● Extracted information:
___
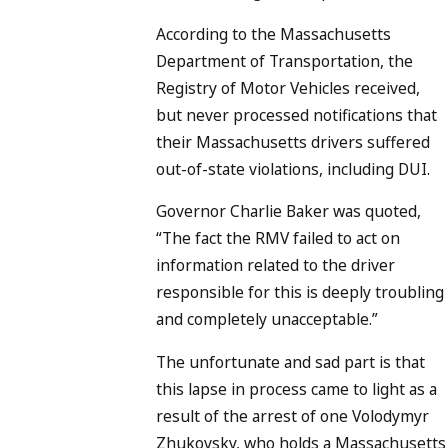
According to the Massachusetts
Department of Transportation, the
Registry of Motor Vehicles received,
but never processed notifications that
their Massachusetts drivers suffered
out-of-state violations, including DUI.
Governor Charlie Baker was quoted,
“The fact the RMV failed to act on
information related to the driver
responsible for this is deeply troubling
and completely unacceptable.”
The unfortunate and sad part is that
this lapse in process came to light as a
result of the arrest of one Volodymyr
Zhukovsky, who holds a Massachusetts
___
Output each record exactly as it appears, but not the pictures.

According to the Massachusetts
Department of Transportation, the
Registry of Motor Vehicles received,
but never processed notifications that
their Massachusetts drivers suffered
out-of-state violations, including DUI.
Governor Charlie Baker was quoted,
“The fact the RMV failed to act on
information related to the driver
responsible for this is deeply troubling
and completely unacceptable.”
The unfortunate and sad part is that
this lapse in process came to light as a
result of the arrest of one Volodymyr
Zhukovsky, who holds a Massachusetts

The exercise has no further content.